Tem-se assistido ao multiplicar pela cidade de projectos colaborativos e comunitários muito interessantes, como hortas comunitárias…
Exacto. E então experimentem lá escalar isso, até ser realmente transformador. De poder realmente transformar aquele lugar e as condições de vida das pessoas e não ser só vazos e plantinhas, o clássico projecto comunitário. É escalar aquilo para outro campeonato.

Os orçamentos participativos, quer o municipal quer os das freguesias, são um bom exemplo, não são?
São. Mas acrescento que muitos deles ficaram pelo caminho, até talvez aqueles mais interessantes, os que eram realmente transformadores. Conheço bem o OP de Lisboa e até posso dizer que ele tem sido alvo de uma certa captura por forças que nada têm que ver com participação, bairros e comunidades. É um orçamento descapacitado de se proteger. Se calhar, vai dar poder às forças que já constroem a cidade e não às forças que não constroem a cidade.

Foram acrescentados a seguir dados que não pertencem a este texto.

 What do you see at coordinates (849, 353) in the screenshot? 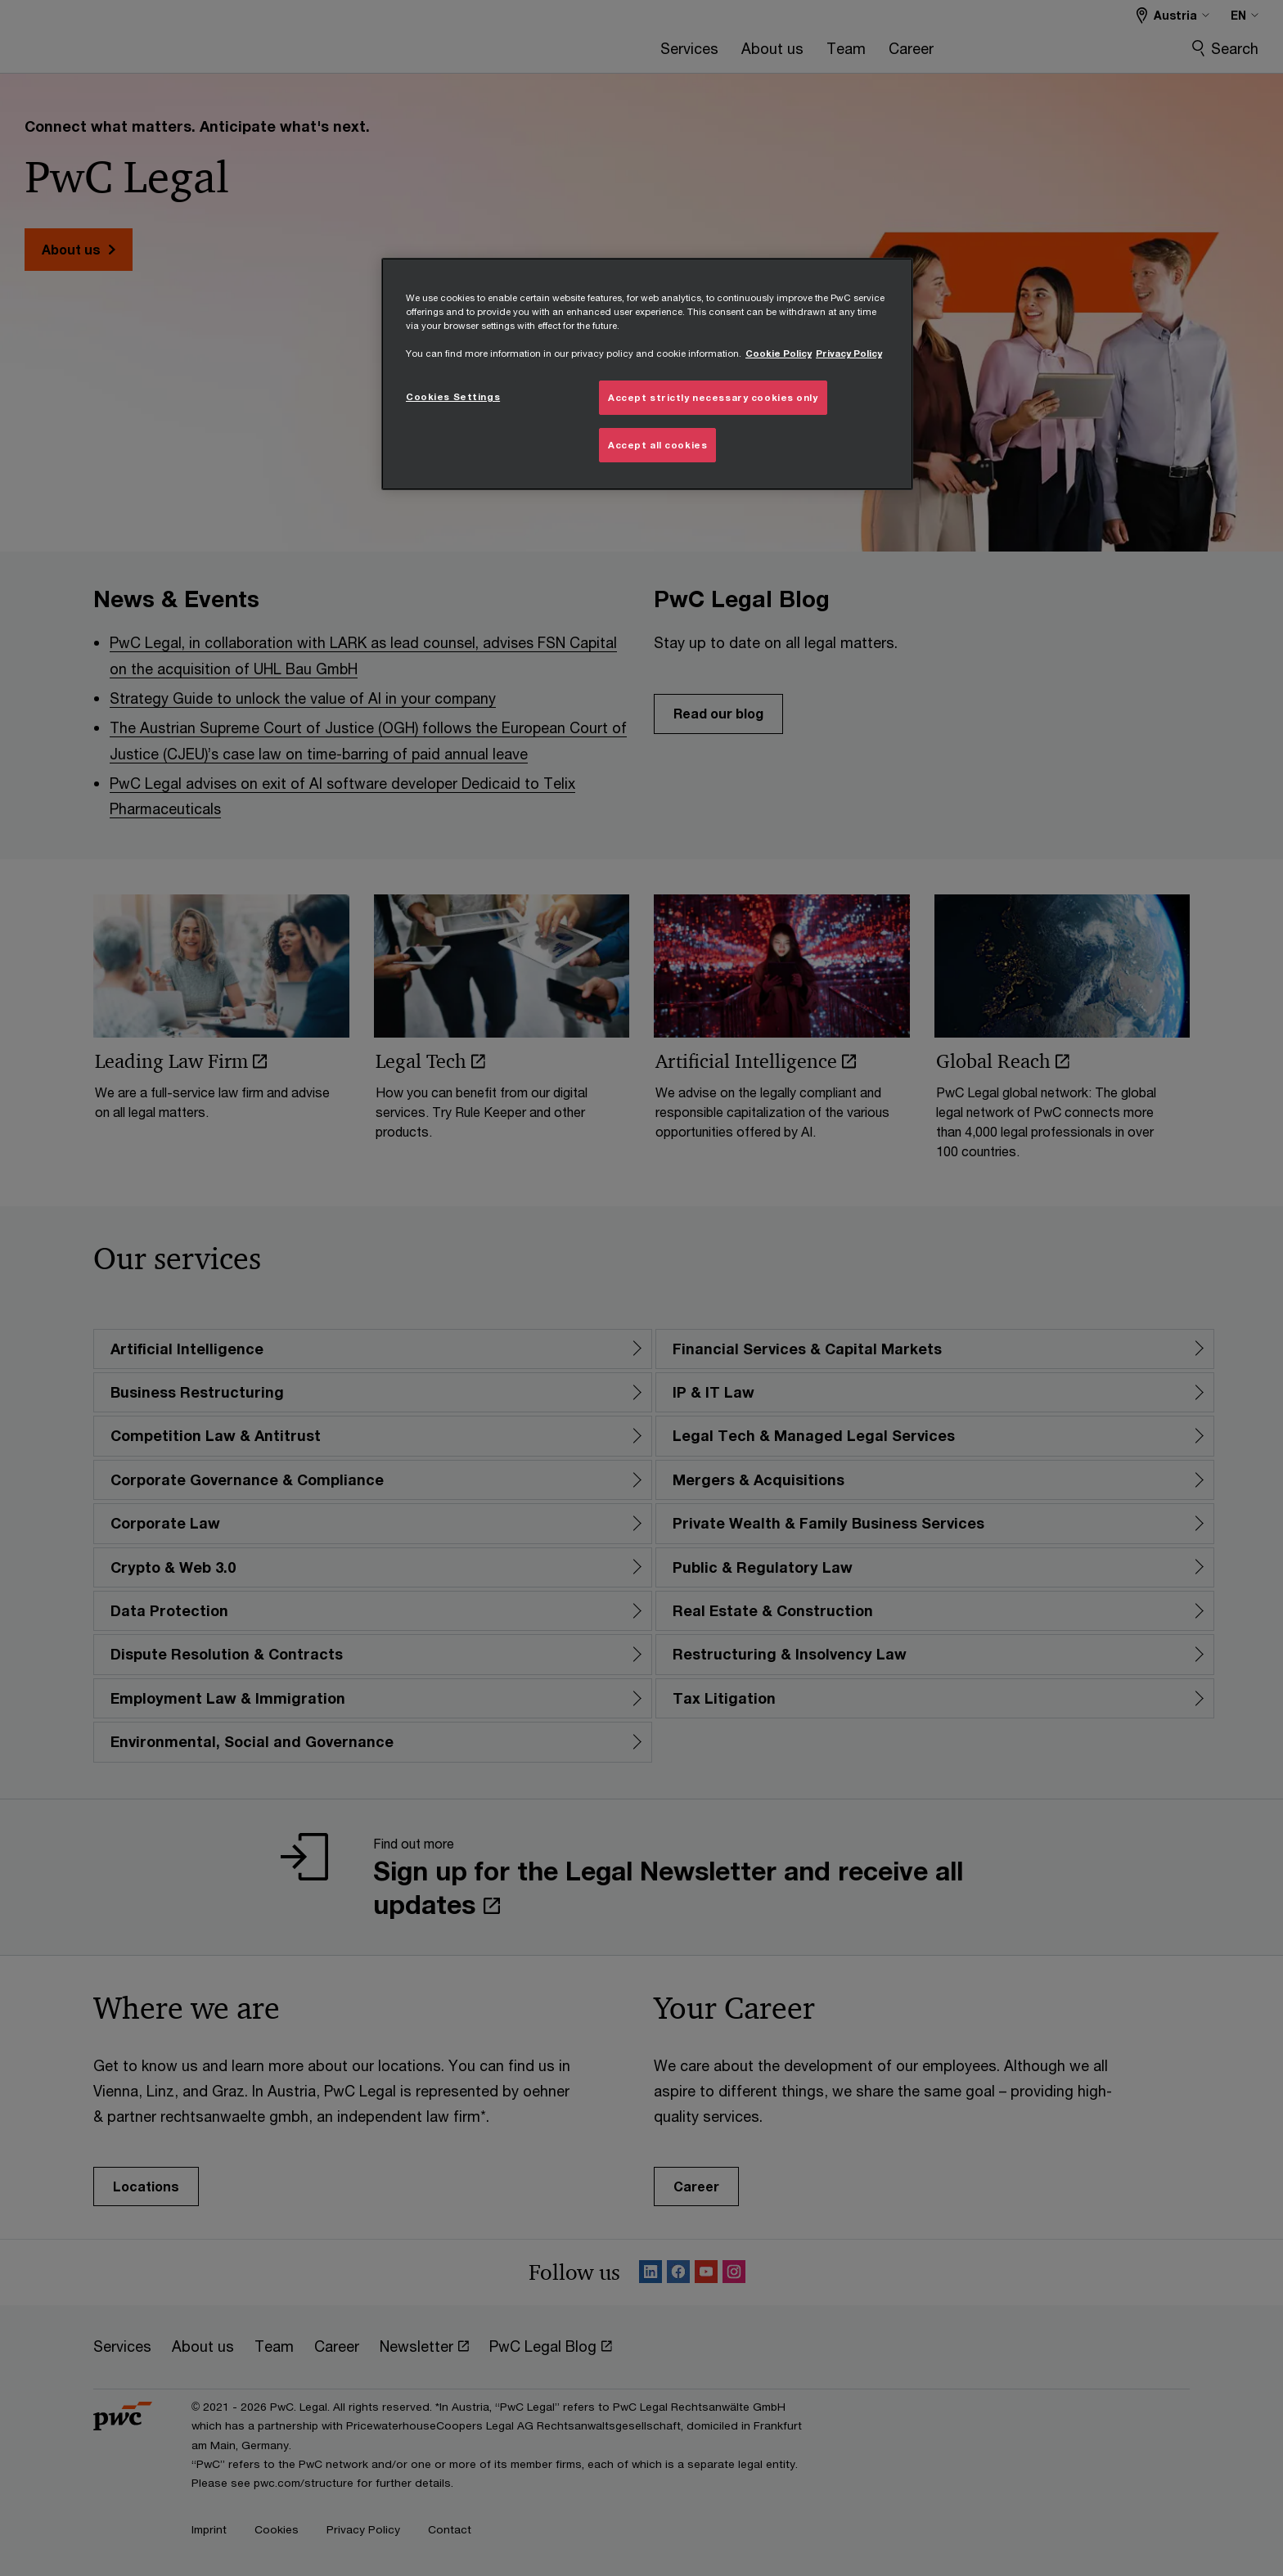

Está ali numa vertente muito ambígua, correndo o risco de ser alvo de captura. Há muitos projetos em que isso existiu e está provado. Fazer cidade assim, desta forma participada, é complexo. É exigente. É complicado ouvir, dar poder, executar essa visão, porque, muitas vezes, ela não é só uma coisa. É muitas coisas.

A CML criou recentemente o Conselho de Cidadãos. A multiplicação de processos participativos, sobrepondo-se até aos órgãos legitimamente sufragados eleitoralmente, não vem tornar a governação da cidade uma coisa altamente complexa?
Lisboa é uma cidade altamente preparada para se construir de uma forma participada. Já está num estado de maturidade enorme. Em relação a qualquer assunto, as pessoas já falam sobre como é que vêm, o que é que querem, o que é que não querem. Não acho que sejam necessários Conselhos de Cidadãos.

Quais acha que serão os maiores desafios da cidade na próxima década?
Há um desafio-chapéu, que tem a ver com a questão ambiental. E essa incorpora uma data de outras questões. É uma questão fundamental, porque é aquela que tem sido protelada sempre. A forma como nós vivemos a cidade, a forma como a cidade é construída hoje.